Ma parole et ma prédication ne reposaient pas sur les discours persuasifs de la sagesse, mais sur une démonstration d’Esprit et de puissance, afin que votre foi fût fondée, non sur la sagesse des hommes, mais sur la puissance de Dieu. 1 Co. 2, 4.

On a besoin de la puissance de Dieu pour débarrasser le cœur de toutes les idoles et des Astartés. On ne doit pas avoir peur de s’attaquer sérieusement aux fondations, pour pouvoir poser ensuite un fondement solide. J’ai posé le fondement comme un sage architecte, nous dit l’apôtre. On remarque vite si le fondement posé est solide. Une telle personne n’est pas si vite ébranlée et ne se sauve pas de sitôt. Quand quelqu’un se plaint de son sort, et pleure parce qu’il n’a pas été épargné, il ne faut pas tenir compte de ses larmes. La puissance et la sagesse de Dieu sont plus précieuses pour nous.

Dieu avait établi Jérémie sur les nations et sur les royaumes pour arracher et pour abattre, pour ruiner et détruire, et pour bâtir et planter. Jé. 1, 10.

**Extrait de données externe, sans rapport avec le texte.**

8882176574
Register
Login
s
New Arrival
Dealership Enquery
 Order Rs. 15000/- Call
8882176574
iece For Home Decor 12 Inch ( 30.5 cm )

Ça ne sert pas à grand-chose de semer sur un chemin de terre ou dans une forêt. Il faut commencer par défricher et par détruire, par labourer et herser, avant de pouvoir semer. Il est vrai que l’homme n’apprécie pas d’être arraché et brisé, mais une fois qu’il sera passé par là, il saura apprécier ce traitement. Ce qui est semé ensuite pourra pousser dans un champ labouré, dans un cœur honnête et bon.